The reality is that Russian soldiers are regularly captured (dead and alive) and presented on Ukrainian TV but this is ignored and dismissed by Russian media as more insidious NATO propaganda. Those Russians familiar with their own history who point out the current government propaganda in Russia is similar to what went on in 1939 and 1941 are condemned as traitors. But it is a fact that in 1939 the communist Soviet Union signed a peace treaty with Nazi government of Germany and overnight Germany went from threat to valued ally according to Soviet media. That switched again in mid-1941 when Germany broke the treaty and invaded the Soviet Union. But during the time the treaty was in force Russian invaded Poland, the Baltic States and Finland. Russia was defeated in Finland and only got control of some territory just across the border. But eastern Poland was seized (as part of the 1939 treaty, with Germany taking most of Poland) as were the three Baltic States (Estonia, Latvia and Lithuania)
Russia now ignores the fact that Poland and the Baltic States make no secret of the fact that they joined NATO to gain some real protection from renewed Russian aggression. Some Baltic State leaders have been openly comparing Putin’s aggression to that of Stalin and Hitler before World War II. Russians who agree with this, and the truth of the historical comparisons, are dismissed as misguided or traitors. The Russian government is officially very upset at these comparisons, insisting that they are only seeking to regain territory that is really theirs’ and lost due to foreign conspiracies (like World War II and the Cold War). Thus the official Russian explanation for all this fear of Russia is that it involves plots by NATO and the United States which strike Westerners as absurd but appeals to a lot of Russians. That’s what really makes Russia’s neighbors nervous. Too many Russians actually believe this frightening fairy tale.

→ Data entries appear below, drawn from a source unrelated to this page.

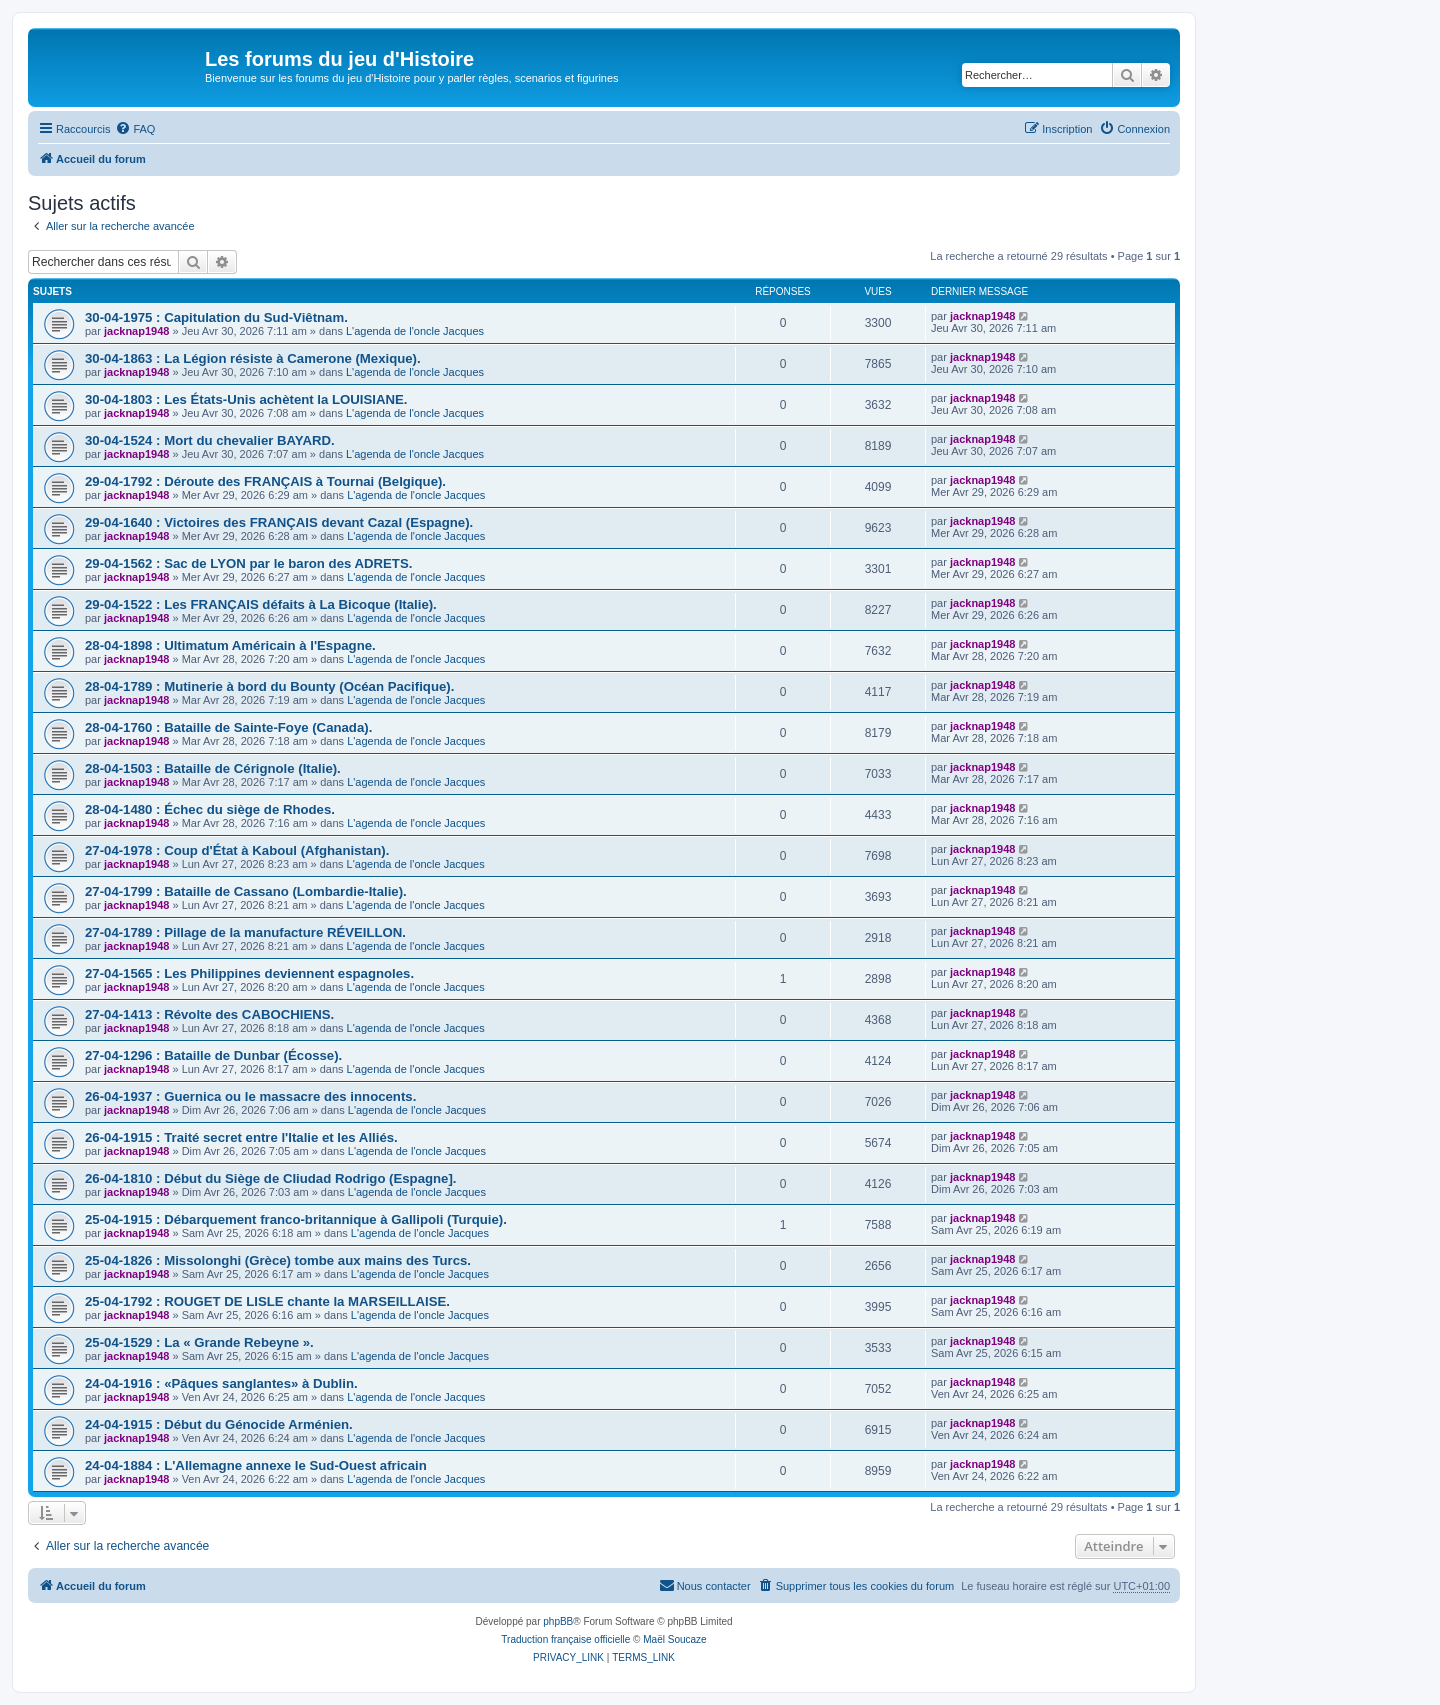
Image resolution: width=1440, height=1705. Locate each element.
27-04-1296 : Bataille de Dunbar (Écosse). (213, 1055)
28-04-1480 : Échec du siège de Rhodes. (210, 809)
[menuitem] (135, 129)
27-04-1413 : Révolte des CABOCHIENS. (209, 1014)
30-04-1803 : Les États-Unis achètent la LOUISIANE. (246, 399)
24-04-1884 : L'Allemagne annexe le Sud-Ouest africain (256, 1465)
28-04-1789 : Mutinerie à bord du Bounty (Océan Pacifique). (269, 686)
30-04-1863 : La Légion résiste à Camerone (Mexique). (253, 358)
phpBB (558, 1621)
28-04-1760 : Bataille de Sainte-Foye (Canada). (228, 727)
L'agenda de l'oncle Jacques (415, 331)
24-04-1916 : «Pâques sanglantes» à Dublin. (221, 1383)
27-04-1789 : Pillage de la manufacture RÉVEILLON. (245, 932)
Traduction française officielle (565, 1639)
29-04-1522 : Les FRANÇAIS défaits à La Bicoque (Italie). (261, 604)
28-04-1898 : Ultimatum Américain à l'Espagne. (230, 645)
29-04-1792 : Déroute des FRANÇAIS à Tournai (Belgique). (265, 481)
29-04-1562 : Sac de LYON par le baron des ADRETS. (248, 563)
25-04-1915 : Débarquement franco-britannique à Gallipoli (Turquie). (296, 1219)
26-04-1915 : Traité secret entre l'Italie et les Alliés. (241, 1137)
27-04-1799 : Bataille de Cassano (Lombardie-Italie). (246, 891)
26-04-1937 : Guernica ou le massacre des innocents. (250, 1096)
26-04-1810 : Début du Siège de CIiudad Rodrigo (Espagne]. (271, 1178)
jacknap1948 (136, 331)
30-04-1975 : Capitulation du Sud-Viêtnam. (216, 317)
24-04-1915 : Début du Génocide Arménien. (219, 1424)
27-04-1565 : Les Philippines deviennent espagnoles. (249, 973)
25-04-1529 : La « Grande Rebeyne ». (199, 1342)
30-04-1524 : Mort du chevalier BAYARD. (210, 440)
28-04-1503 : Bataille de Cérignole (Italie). (213, 768)
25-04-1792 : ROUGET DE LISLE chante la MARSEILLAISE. (267, 1301)
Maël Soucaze (674, 1639)
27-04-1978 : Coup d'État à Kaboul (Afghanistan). (237, 850)
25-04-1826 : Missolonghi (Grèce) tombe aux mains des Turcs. (278, 1260)
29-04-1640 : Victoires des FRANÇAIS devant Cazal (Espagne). (279, 522)
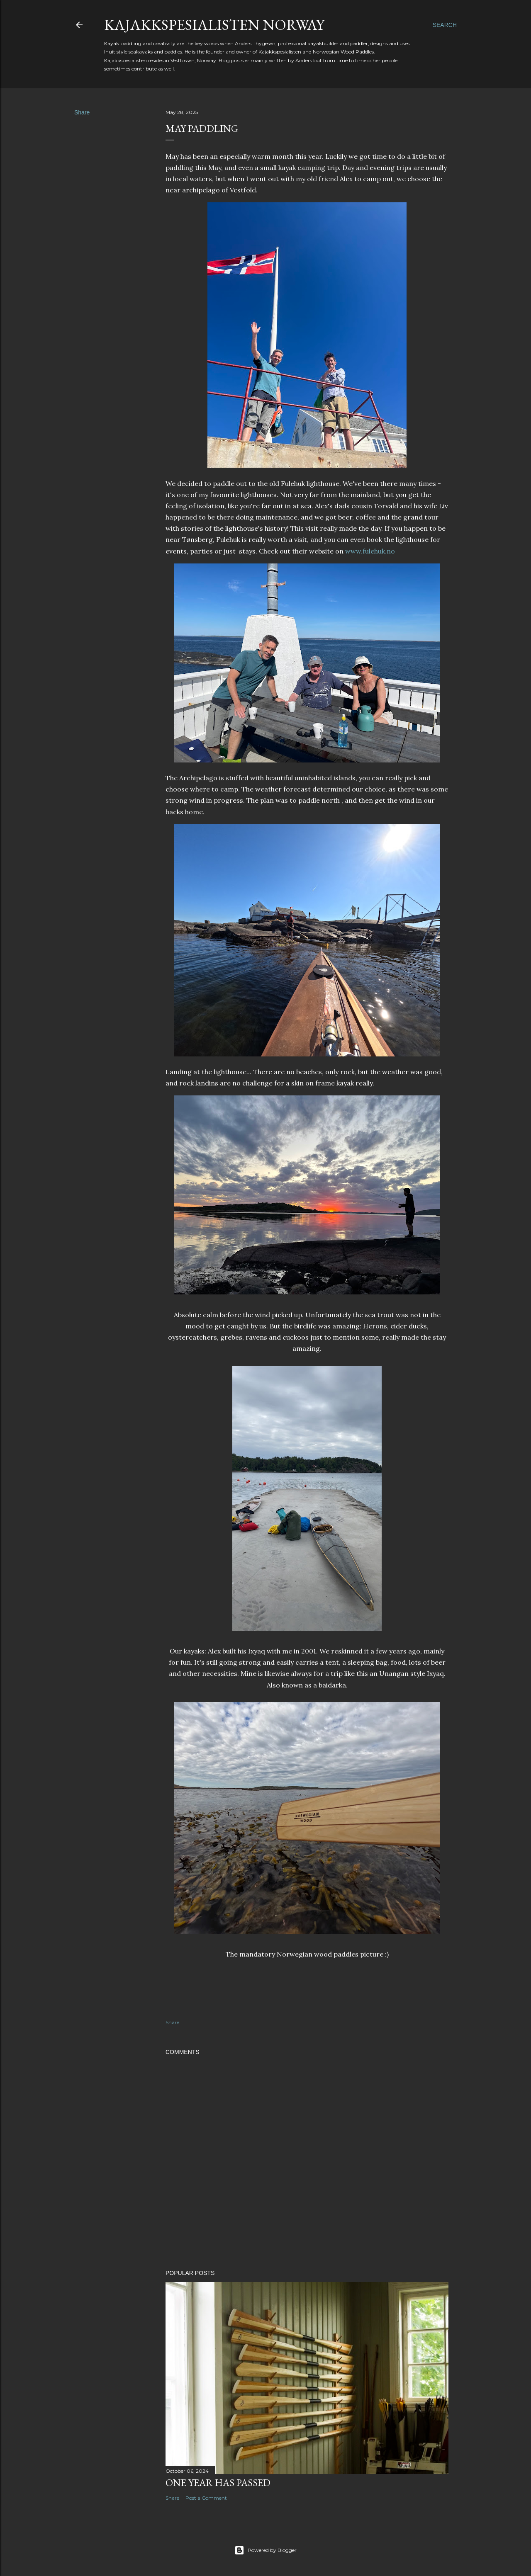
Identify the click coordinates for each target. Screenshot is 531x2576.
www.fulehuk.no (370, 551)
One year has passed (218, 2482)
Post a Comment (206, 2498)
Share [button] (82, 112)
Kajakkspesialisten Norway (214, 24)
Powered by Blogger (265, 2550)
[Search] (445, 25)
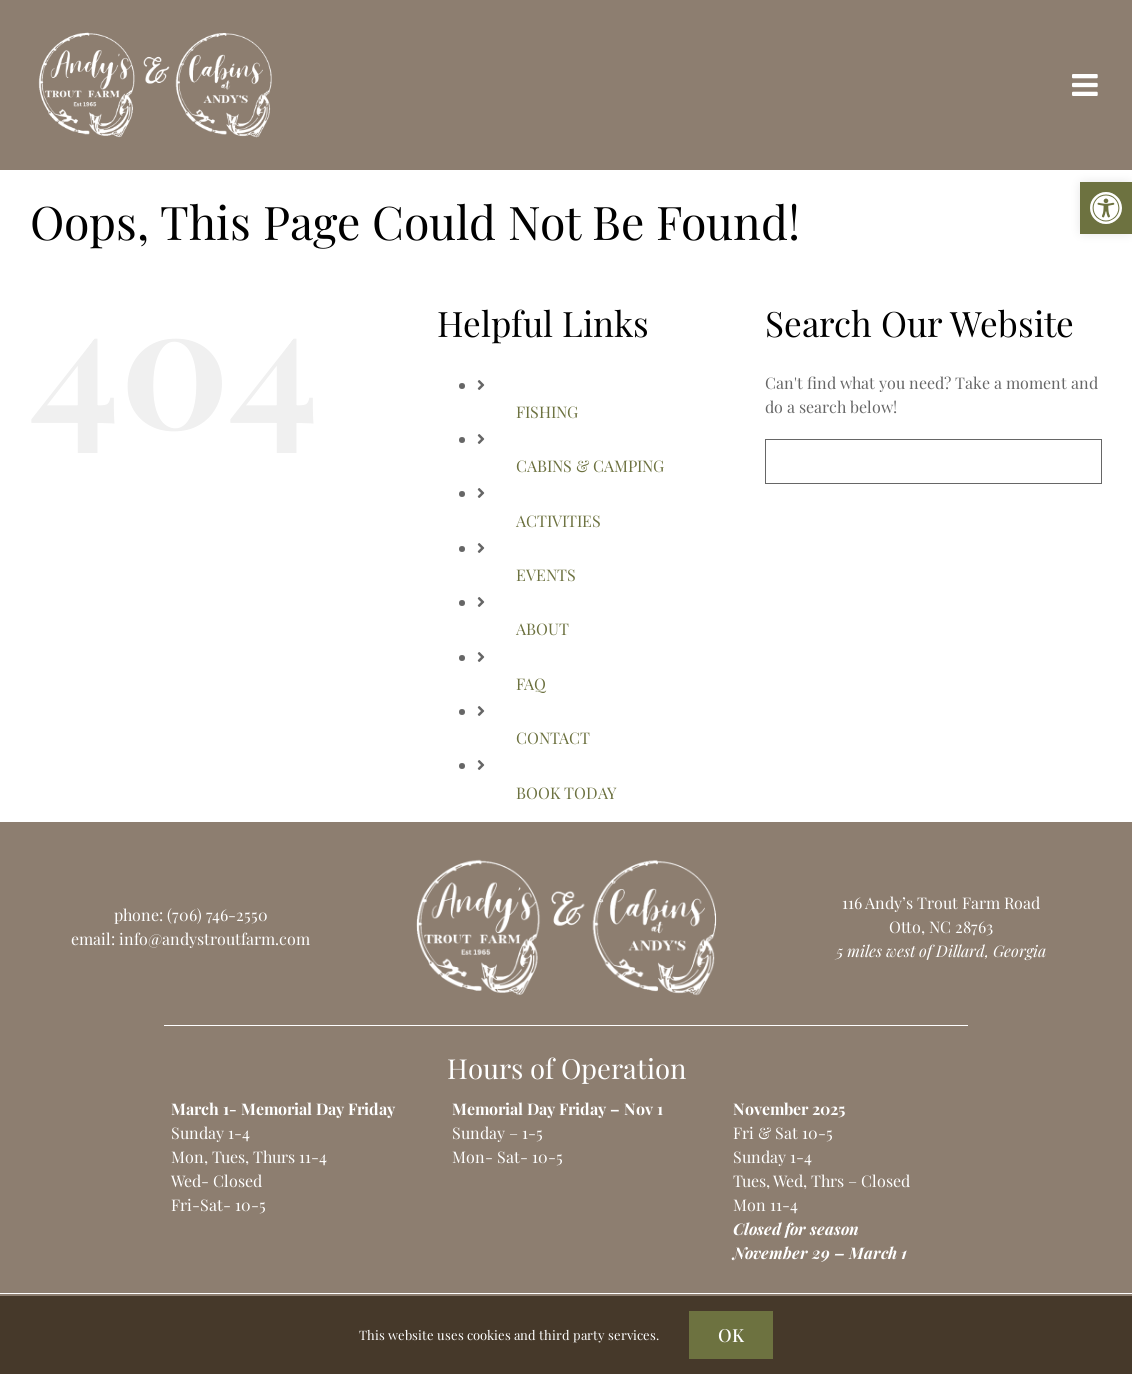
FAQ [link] (531, 683)
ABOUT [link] (542, 628)
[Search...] (933, 461)
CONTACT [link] (553, 737)
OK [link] (731, 1335)
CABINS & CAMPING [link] (590, 465)
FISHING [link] (547, 411)
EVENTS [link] (546, 574)
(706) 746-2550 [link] (217, 914)
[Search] (787, 461)
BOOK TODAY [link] (566, 792)
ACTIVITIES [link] (558, 520)
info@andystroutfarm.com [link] (214, 938)
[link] (1106, 208)
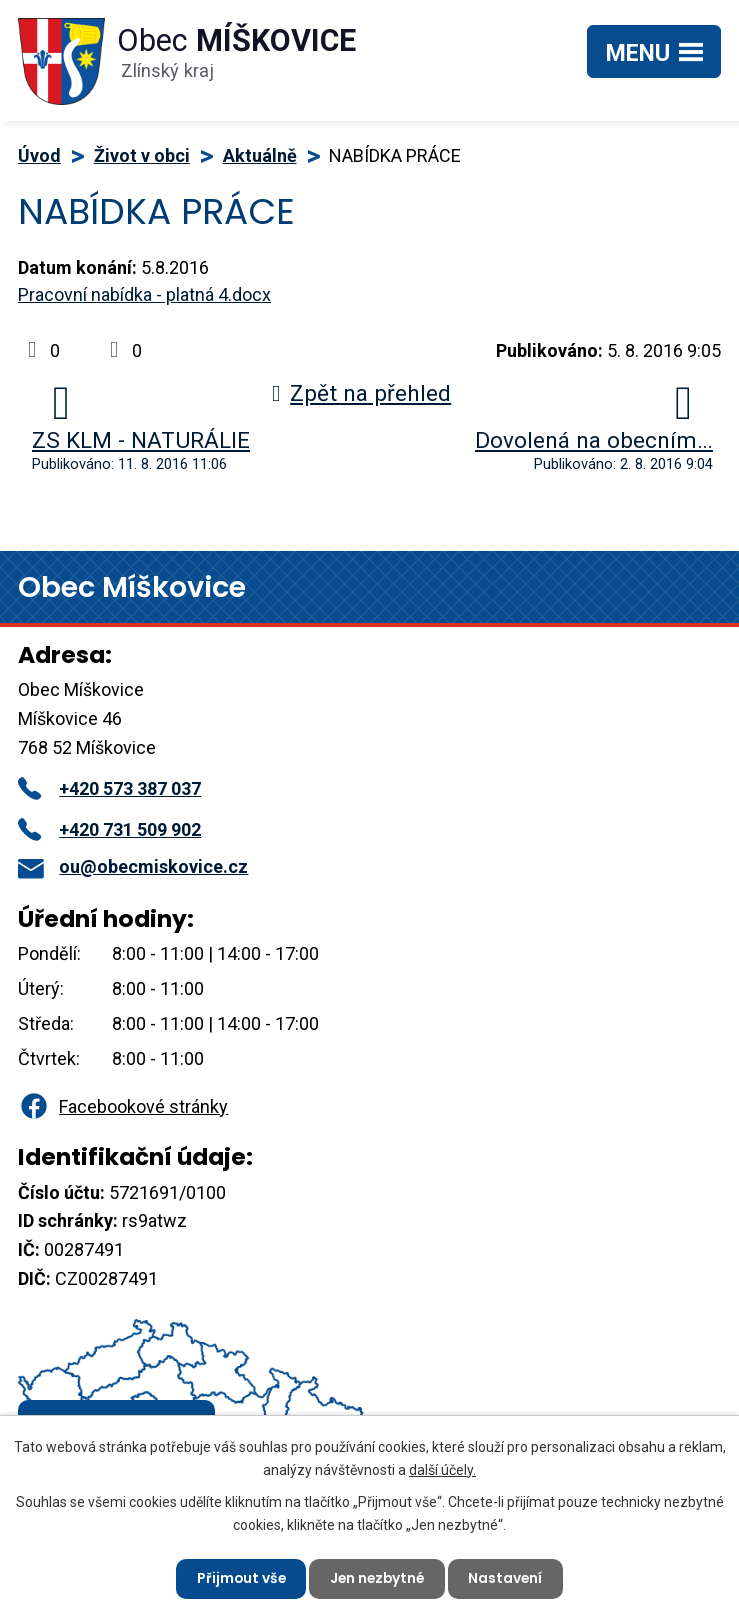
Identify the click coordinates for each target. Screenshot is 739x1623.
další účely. (442, 1468)
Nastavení (509, 1578)
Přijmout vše (238, 1578)
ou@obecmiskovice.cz (133, 866)
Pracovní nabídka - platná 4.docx (144, 294)
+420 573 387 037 (109, 788)
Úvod (39, 155)
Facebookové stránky (123, 1106)
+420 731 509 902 (109, 829)
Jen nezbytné (378, 1578)
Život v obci (142, 155)
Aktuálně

Meanwhile Russian aggression in the Baltic has been increasing since mid-2014 and in some scary ways. NATO interceptors based in Poland and the Baltic States have been sent up more frequently because of a growing number of incidents of Russian military aircraft making unsafe flights over the Baltic Sea. These Russian warplanes were detected by NATO military radar, but had their transponders turned off and had not filed a flight plan with the air controllers who regulate air traffic over the Baltic. Some of the Baltic States use transponders only to track large aircraft and have no way of knowing where Russian aircraft with transponders turned off are. With no flight plan and transponders turned off these warplanes were inviable to flight controllers. This sort of thing risks collision with commercial aircraft and Russia has ignored criticism of this dangerous practice. NATO has responded by sending up interceptors, which do have their transponders on, to escort the Russian aircraft and give air traffic control radars something to identify and track. It’s not just the Baltic States either. In December a commercial aircraft taking off from a Swedish airport nearly collided with a Russian warplane flying in international airspace with its transponder turned off.